This is a bug that took so long to track down, I had to write it somewhere.
The wrong code was:
radio('new-page').subscribe = -> # handle new pages
It should have been
radio('new-page').subscribe -> # handle new pages
The first call was actually over-writing the radio subscribe() function, so no further handlers were actually getting registered.
This does happen quite a bit with CoffeeScript. By wiping out all the parentheses and other junk, it leaves just a few symbols which sometimes are necessary and sometimes not. e.g. with jQuery onclick registration ($('button').on 'click', -> ....
), one has to stop and think if there’s a comma or not. Everything else is natural it flows staight from the lizard brain and onto the screen, but not the damn comma. Hopefully there will be some nicer syntax highlighters and run-time diagnostics to catch this kind of thing in the future.
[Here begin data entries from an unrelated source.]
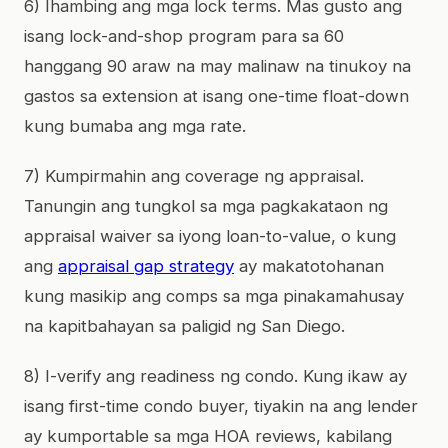
6) Ihambing ang mga lock terms. Mas gusto ang
isang lock-and-shop program para sa 60
hanggang 90 araw na may malinaw na tinukoy na
gastos sa extension at isang one-time float-down
kung bumaba ang mga rate.
7) Kumpirmahin ang coverage ng appraisal.
Tanungin ang tungkol sa mga pagkakataon ng
appraisal waiver sa iyong loan-to-value, o kung
ang
appraisal gap strategy
ay makatotohanan
kung masikip ang comps sa mga pinakamahusay
na kapitbahayan sa paligid ng San Diego.
8) I-verify ang readiness ng condo. Kung ikaw ay
isang first-time condo buyer, tiyakin na ang lender
ay kumportable sa mga HOA reviews, kabilang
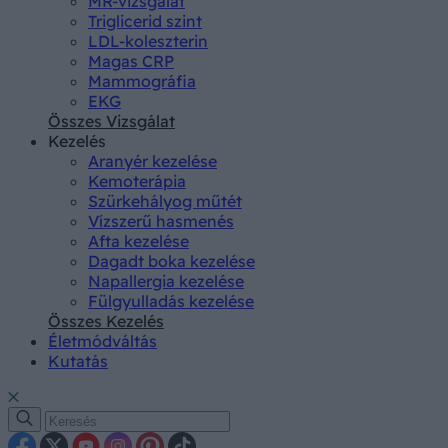
MR-vizsgálat
Triglicerid szint
LDL-koleszterin
Magas CRP
Mammográfia
EKG
Összes Vizsgálat
Kezelés
Aranyér kezelése
Kemoterápia
Szürkehályog műtét
Vízszerű hasmenés
Afta kezelése
Dagadt boka kezelése
Napallergia kezelése
Fülgyulladás kezelése
Összes Kezelés
Életmódváltás
Kutatás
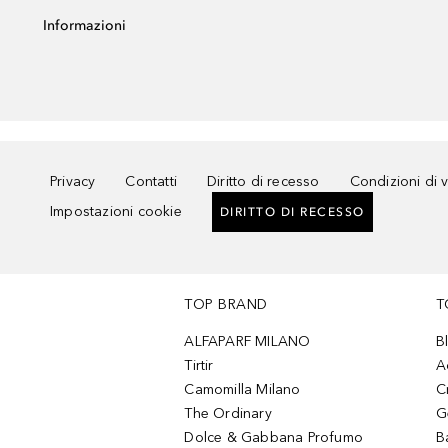
Informazioni
Privacy
Contatti
Diritto di recesso
Condizioni di 
Impostazioni cookie
DIRITTO DI RECESSO
TOP BRAND
T
ALFAPARF MILANO
B
Tirtir
A
Camomilla Milano
C
The Ordinary
G
Dolce & Gabbana Profumo
B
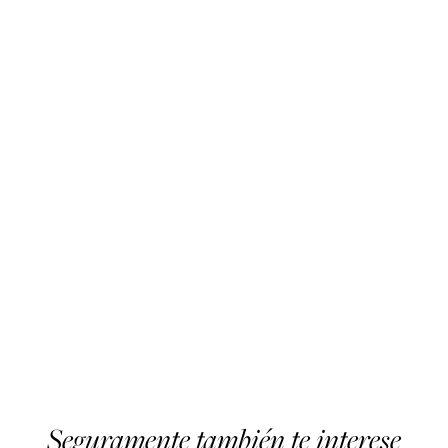
Seguramente también te interese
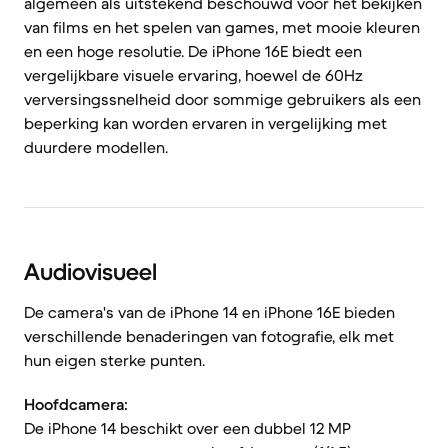
algemeen als uitstekend beschouwd voor het bekijken
van films en het spelen van games, met mooie kleuren
en een hoge resolutie. De iPhone 16E biedt een
vergelijkbare visuele ervaring, hoewel de 60Hz
verversingssnelheid door sommige gebruikers als een
beperking kan worden ervaren in vergelijking met
duurdere modellen.
Audiovisueel
De camera's van de iPhone 14 en iPhone 16E bieden
verschillende benaderingen van fotografie, elk met
hun eigen sterke punten.
Hoofdcamera:
De iPhone 14 beschikt over een dubbel 12 MP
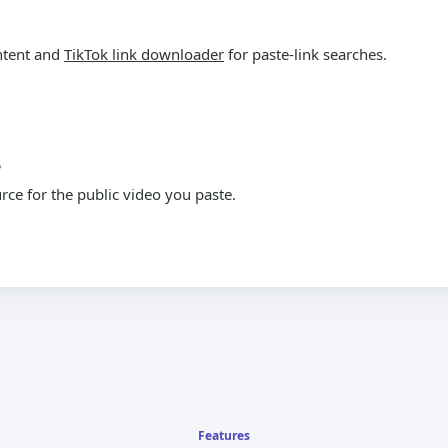
ntent and
TikTok link downloader
for paste-link searches.
?
ce for the public video you paste.
Features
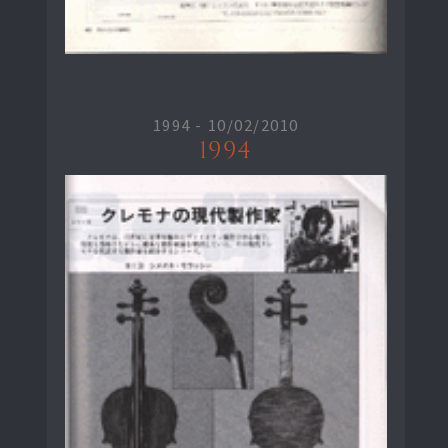
1994 -
10/02/2010
1994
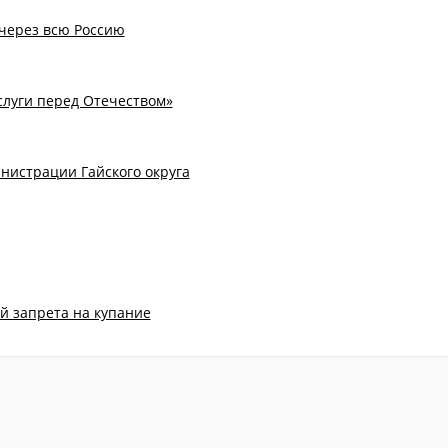
через всю Россию
слуги перед Отечеством»
нистрации Гайского округа
й запрета на купание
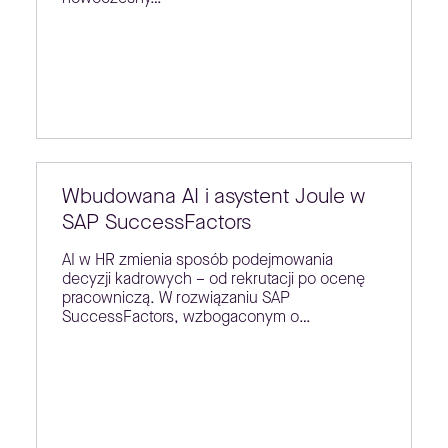
Wbudowana AI i asystent Joule w
SAP SuccessFactors
AI w HR zmienia sposób podejmowania
decyzji kadrowych – od rekrutacji po ocenę
pracowniczą. W rozwiązaniu SAP
SuccessFactors, wzbogaconym o…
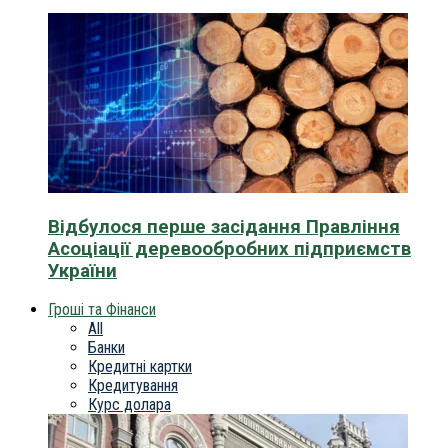
Відбулося перше засідання Правління
Асоціації деревообробних підприємств
України
Гроші та Фінанси
All
Банки
Кредитні картки
Кредитування
Курс долара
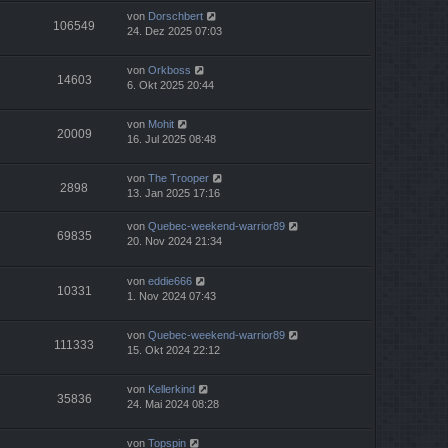
von
Dorschbert
106549
24. Dez 2025 07:03
von
Orkboss
14603
6. Okt 2025 20:44
von
Mohit
20009
16. Jul 2025 08:48
von
The Trooper
2898
13. Jan 2025 17:16
von
Quebec-weekend-warrior89
69835
20. Nov 2024 21:34
von
eddie666
10331
1. Nov 2024 07:43
von
Quebec-weekend-warrior89
111333
15. Okt 2024 22:12
von
Kellerkind
35836
24. Mai 2024 08:28
von
Topspin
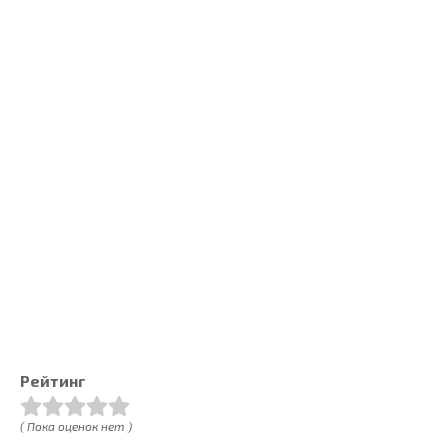
Рейтинг
( Пока оценок нет )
What phased me about this was it was working on desktop, but not Android. Thought it might be some Android quirk. But it’s because I’ve customised the basic player for android, so this code was only actually executed for Android.
Anyway, if there’s one useful thing I can say about this: Remy’s jsConsole tool rocks! Seriously. It helped me get Player FM working on Windows Phone IE the other day and it got me out of this fine Android pickle today. With Android Browser, you can get a basic console with about:debug, but it’s rubbish. Silently fails a lot of the time, only shows the first console log argument, no command-line history or completion so you’re typing like it’s a 2003 SMS. jsConsole makes it real easy. Just put something like this in your HTML layout (for Rails/Haml):
<pre>
-if Rails.env.development?
<script src="http://jsconsole.com/remote.js?myawesomeapp"></script>
</pre>
Then visit jsConsole and type :listen myawesomeapp
. Now you have a grown-up’s console.